Google’s cars have reportedly drove themselves over 1.7 million miles since 2009, but not without incidents. Google revealed earlier this week that its vehicles were involved in 11 minor accidents so far. That sounds very little, but the rate is actually higher than the national average of 0.3 incidents per 100,000 miles. However, Google claims the higher incident rate is because the national average is grossly under-reported. Most of the 11 accidents were caused by other cars, according to the company.
Beginning this summer, 25 self-driving prototypes will crisscross Mountain View and the surrounding areas at a top speed of 25 mph. Google will launch a website for the community to report feedback on the trial and offer regular updates on its findings.

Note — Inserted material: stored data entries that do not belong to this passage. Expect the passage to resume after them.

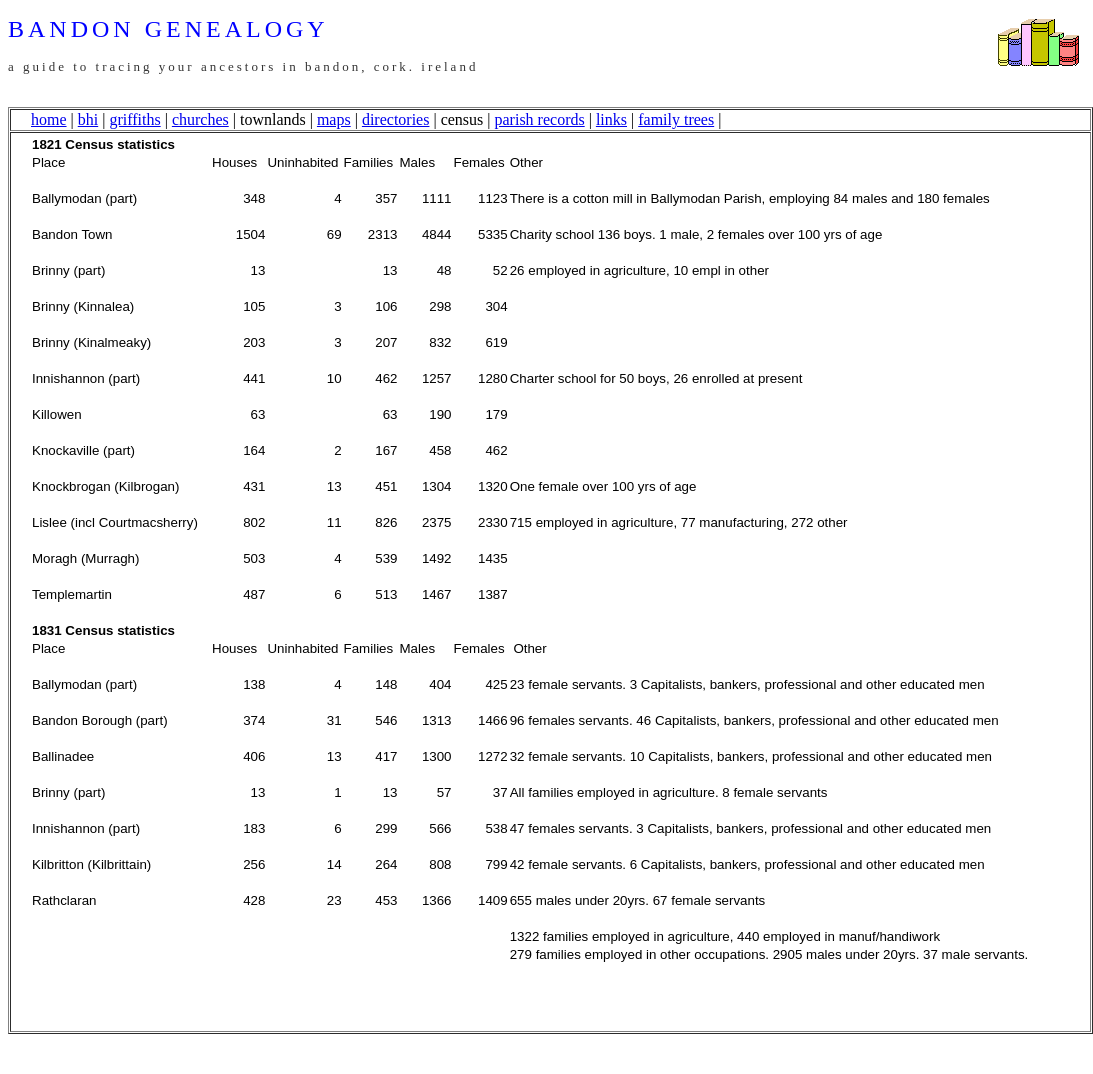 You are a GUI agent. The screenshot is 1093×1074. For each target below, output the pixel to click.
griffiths (134, 119)
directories (396, 119)
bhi (88, 119)
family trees (676, 119)
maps (334, 119)
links (611, 119)
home (49, 119)
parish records (540, 119)
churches (200, 119) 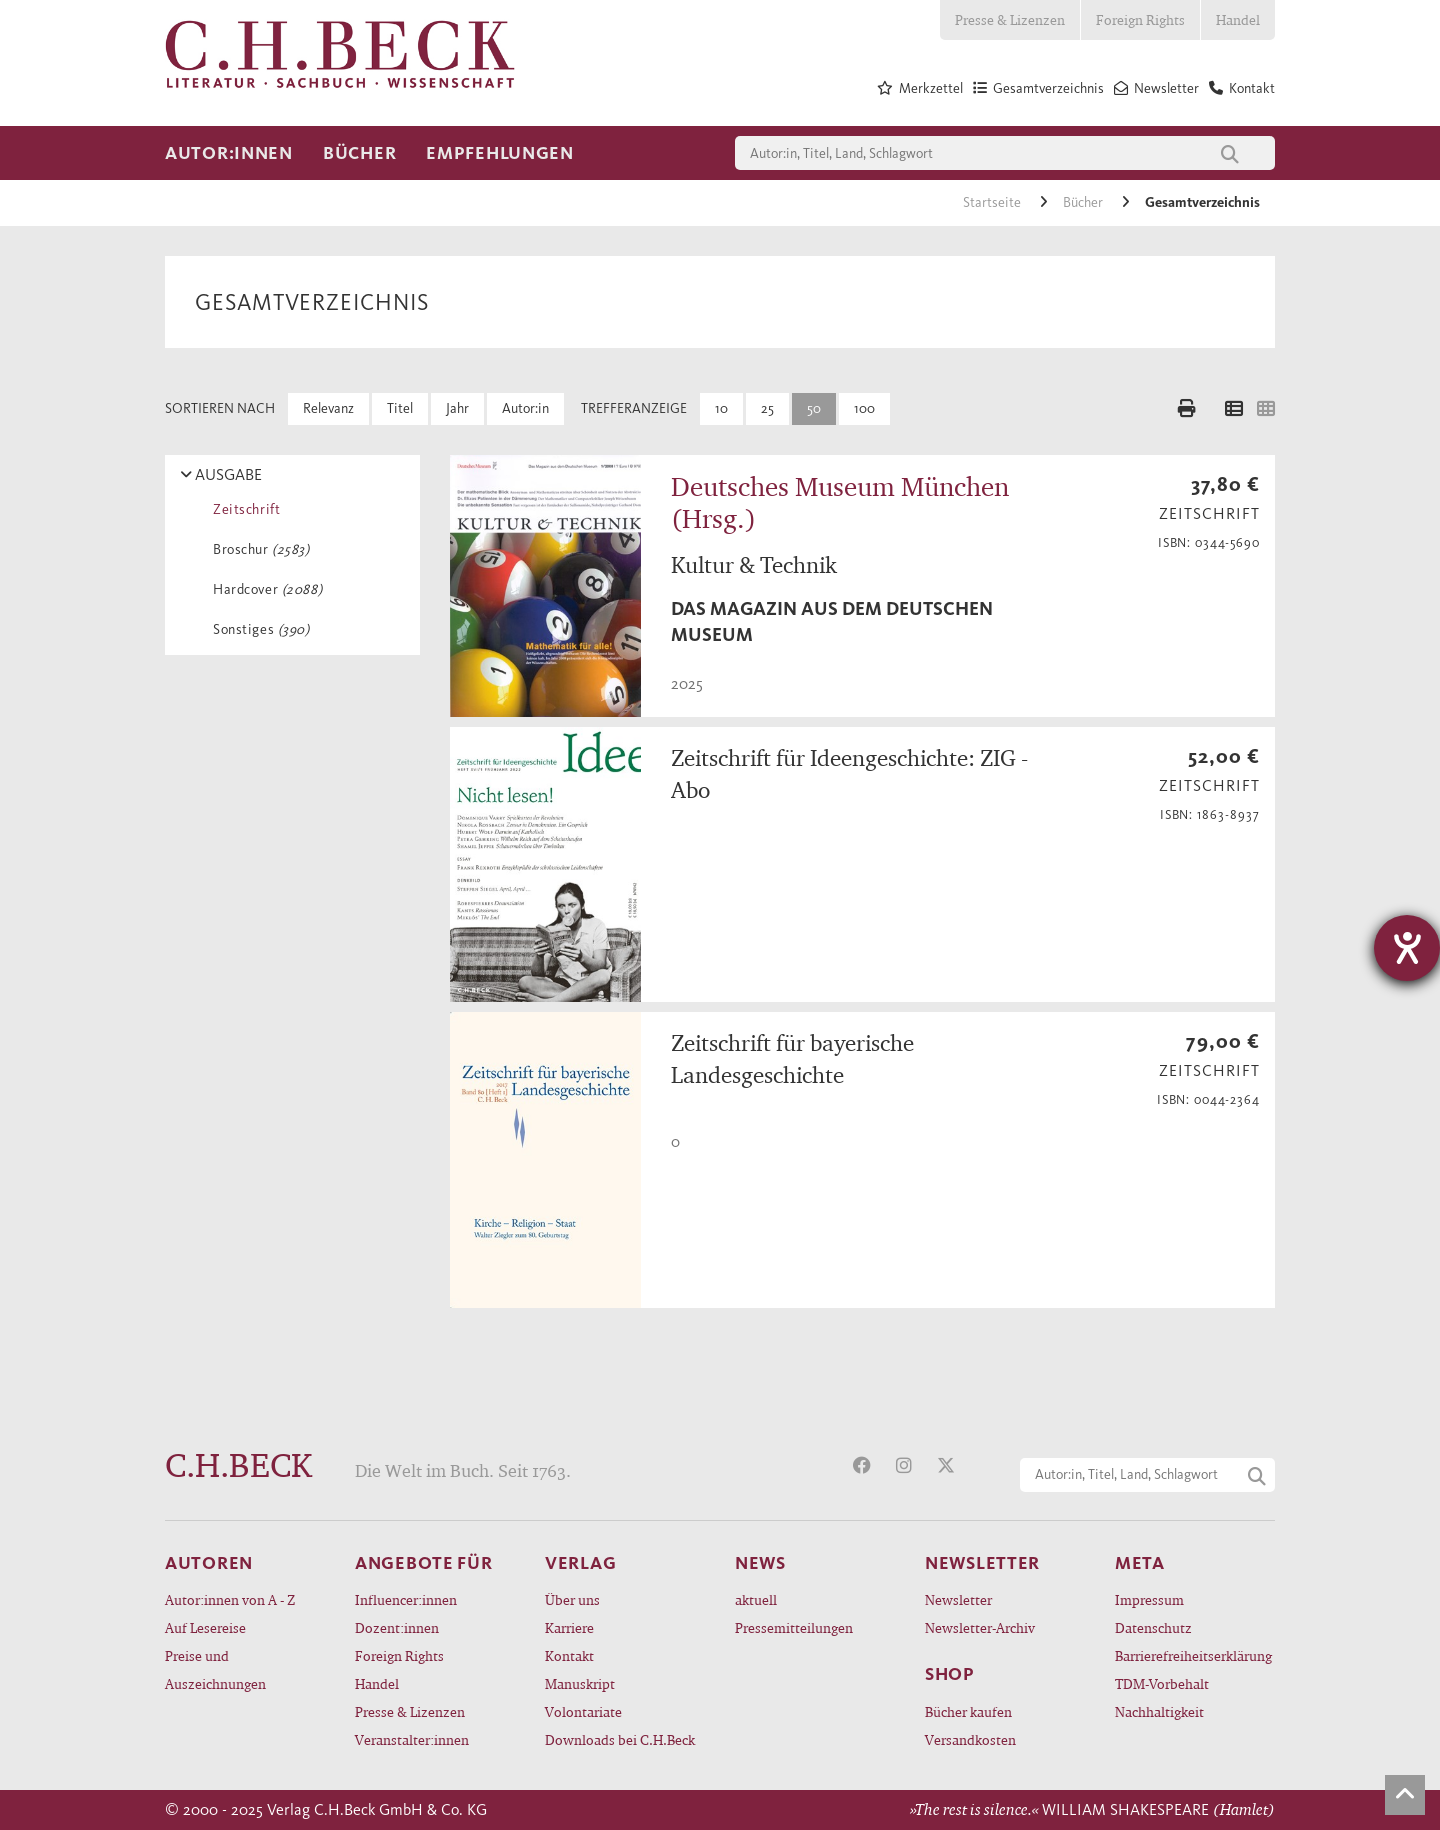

Google says its software has already mastered driving under normal conditions, and it gets smarter all the time. The software powering Google’s cutesy prototypes is actually the same as the one running a fleet of Toyota and Lexus factory models that Google has been using for several years now. The information collected by each vehicle is fed into the entire fleet, meaning that Google is amassing huge amounts of info every day. However, Google still needs to prepare for all the unexpected conditions that could appear on the road, and this almost infinite potential for edge cases is what’s going to make or break the project.
As for when commercial self-driving vehicles will hit the road on their own, project lead Chris Urmson said that it’s close to five years. Unfortunately, Google said the same thing in 2012. But who said it’s easy to create a self-driving car?